Foster the People - Houdini

◈◇◈

Fiquei em silêncio o tempo todo até chegarmos em casa, me perdendo em meus próprios pensamentos. Alguma coisa naquela senhora me deixava inquieta, não algo ruim mas como se ela soubesse de algo que não sei. Algo a ver com as bonecas, talvez?

Sorri e passei o dedo no vidro embaçado da janela, fazendo uma linha reta. Isso estava começando a ficar interessante. Eu tinha certeza que havia alguma explicação sobrenatural por trás de tudo. Ou será que eu só queria ter certeza? E... meus parabéns Lis, você conseguiu travar seu próprio cérebro.

Fizemos o mesmo caminho para voltar para casa, mas desta vez não vi a menina brincando, devia ter percebido que não faria bem à saúde brincar fora de casa com um frio daqueles. Ou devia ter voltado ao mundo dos mortos.

– Mãe – chamei e ela resmungou algo como "o que foi?" sem ao menos tirar os olhos da estrada, batendo as unhas no volante como um tique nervoso. Estava lembrando do pai de Eliel, da nossa antiga cidade, coisas que eu preferia que ela esquecesse. – O que você acha que pode prender os espíritos aqui na Terra?

– Hum... Eles podem não ter aceitado a morte ainda, ou serem muito apegados à algo neste plano, não sei. Existe uma infinidade de possibilidades, algumas mais idiotas e outras mais tristes e fáceis de acreditar.

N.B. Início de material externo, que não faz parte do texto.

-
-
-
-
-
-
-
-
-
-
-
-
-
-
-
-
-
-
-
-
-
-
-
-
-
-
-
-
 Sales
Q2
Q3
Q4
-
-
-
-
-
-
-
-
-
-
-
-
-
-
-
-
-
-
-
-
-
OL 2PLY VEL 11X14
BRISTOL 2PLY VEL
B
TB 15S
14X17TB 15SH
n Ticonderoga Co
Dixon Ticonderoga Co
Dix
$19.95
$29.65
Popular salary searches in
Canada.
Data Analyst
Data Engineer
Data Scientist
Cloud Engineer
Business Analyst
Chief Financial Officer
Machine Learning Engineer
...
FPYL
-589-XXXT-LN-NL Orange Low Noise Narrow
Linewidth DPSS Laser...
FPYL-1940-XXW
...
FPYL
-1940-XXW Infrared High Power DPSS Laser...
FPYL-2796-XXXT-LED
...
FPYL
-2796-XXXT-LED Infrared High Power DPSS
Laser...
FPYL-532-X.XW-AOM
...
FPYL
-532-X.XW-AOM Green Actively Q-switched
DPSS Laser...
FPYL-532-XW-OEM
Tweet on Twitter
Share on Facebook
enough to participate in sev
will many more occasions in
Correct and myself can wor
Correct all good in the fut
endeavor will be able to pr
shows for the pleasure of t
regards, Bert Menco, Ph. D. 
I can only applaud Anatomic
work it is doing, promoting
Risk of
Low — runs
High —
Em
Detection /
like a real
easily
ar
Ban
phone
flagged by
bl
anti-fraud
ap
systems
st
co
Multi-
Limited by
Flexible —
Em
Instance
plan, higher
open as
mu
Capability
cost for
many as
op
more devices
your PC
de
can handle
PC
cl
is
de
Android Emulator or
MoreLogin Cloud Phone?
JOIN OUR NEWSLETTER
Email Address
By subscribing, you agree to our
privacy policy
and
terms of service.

Ser apegado à algo neste plano? Essa para mim parecia ser a hipótese mais plausível. Pelo menos para aquela garotinha.

Ah Lis, pare de ser louca. A menina pode muito bem estar viva, você que fica com essas paranoias de que tudo está ligado ao sobrenatural. Deixe as pessoas serem vivas em paz.

Suspirei e voltei a olhar pela janela, agora uma chuva suave caía e batia contra o vidro, desenhando milhares de pontinhos na superfície embaçada. Era tão bonitinho. Tentei pensar em algo além da chuva para me distrair, mas nada me vinha à mente, então virei para trás e comecei a torrar a paciência de Eliel, tirando toda a concentração que ele mantinha em seu precioso jogo.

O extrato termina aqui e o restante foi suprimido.